If the children are within the jurisdiction, and the defendant is personally served with summons, and perhaps if he is not, the court may award the custody of the children to one of the parents. (De La Montanya v. De La Montanya, 112 Cal. 101, 116 [44 P. 345, 53 Am.St.Rep. 165, 32 L.R.A. 82].) Where the children are domiciled, as was the case in the divorce action under consideration here, outside the jurisdiction of the California courts, the remedy of the plaintiff husband must, generally speaking in such cases, be confined to a dissolution of the marriage, with the incident benefits springing therefrom, but he cannot legally obtain [20 Cal. App. 2d 481] an order for the custody of the children domiciled without the state. (De La Montanya v.

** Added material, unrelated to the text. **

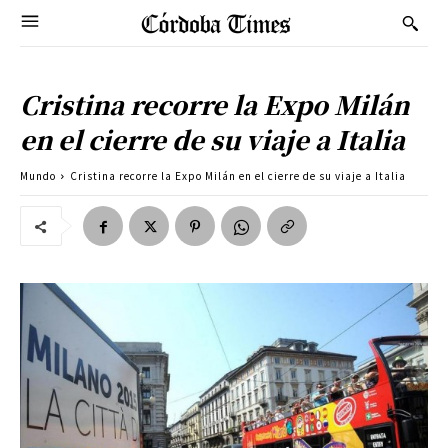
Cristina recorre la Expo Milán
en el cierre de su viaje a Italia
Mundo
Cristina recorre la Expo Milán en el cierre de su viaje a Italia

De La Montanya, supra, p. 117. See, also, Freeman on Judgments, secs, 584, 585; Brown on Jurisdiction, secs. 6, 8, 78, 79.) [2] The trial court was therefore correct in its finding that under the default judgment of divorce obtained by the defendant in an action in which the custody of the children was not mentioned in the complaint, and where the children resided outside the state of California, the California court never acquired or possessed jurisdiction to make or enter any order concerning the custody of the minor children.

There was, therefore, no stricture upon the right of the minor plaintiff herein to bring an action as he did against his father under the provisions of section 203 of the Civil Code, which provides as follows: "The abuse of parental authority is the subject of judicial cognizance in a civil action brought by the child, or by its relative within the third degree, or by the supervisors of the county where the child resides; and when the abuse is established, the child may be freed from the dominion of the parent, and the duty of support and education enforced."

The complaint in this action not only prays for support and maintenance for the minor plaintiff, but demands that the father be required to provide sufficient money with which to furnish the minor plaintiff with a college education, as well as sufficient money with which the plaintiff could "procure an adequate supply of clothing and other furnishings, as well as adequate transportation facilities to and from college and in and about college and for the payment of college expenses, tuition, and books"; and the court found that the defendant father's refusal to furnish the son with funds to attend college was "on account of selfish reasons pertaining to defendant alone and without any regard whatsoever for the welfare of said Irving Boens"; while the judgment predicated in part thereon required of the defendant father that he pay to the minor son $150 per month, not only for support and maintenance, but to finance his son in a college career.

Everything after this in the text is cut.